#  Other Applications & Softwares  > Outlook Formatting & Functions >  > [SOLVED] emails to hard drive

## toddp2

Hi

One of my colleagues asked me yesterday if she could move a folder within her outlook account which contains a number of emails relating to a particular subject to her hard drive.

I'm sure I have done this before but for the life of me I can't remember.

Any help would be good as I said I knew how to do this.

Thanks
Toddp2

----------


## 6StringJazzer

What version of Outlook is she using? If she is using a desktop version, then the emails are already on her hard drive in a .pst or .ost file.

If she wants to capture a whole folder of emails as a snapshot and save them as .eml files, she can just drag and drop from Outlook to Windows Explorer.

Does she want a specific folder in Outlook to always correspond to a folder on her hard drive, so that she moves things to it in Outlook the change also shows up on her hard drive? I don't think that one is possible.

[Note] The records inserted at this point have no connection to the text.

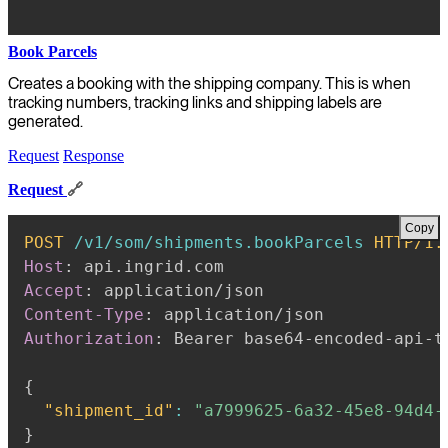
Book Parcels
Creates a booking with the shipping company. This is when
tracking numbers, tracking links and shipping labels are
generated.
Request
Response
Request
🔗
Copy
POST
/v1/som/shipments.bookParcels
HTTP/1.
Host
:
api.ingrid.com
Accept
:
application/json
Content-Type
:
application/json
Authorization
:
Bearer base64-encoded-api-t
{
"shipment_id"
:
"a7999625-6a32-45e8-94d4-
}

It would help to understand more about why she wants to do this and how she wants to use that folder once it is created.

----------


## toddp2

Hi

I believe it is 2010 the reason is the subject matter relates to a particular subject so she wants to read the email move the email to a folder on her hard drive then delete the email not sure what the logic behind this is.

Thanks
Toddp2

----------


## 6StringJazzer

You can also do this within Outlook by creating a folder under the Inbox folder and moving them to there. If the purpose is simply to organize things, that might be better than moving them to a folder on the hard drive outside of Outlook.

Outlooksubfolder.jpg

----------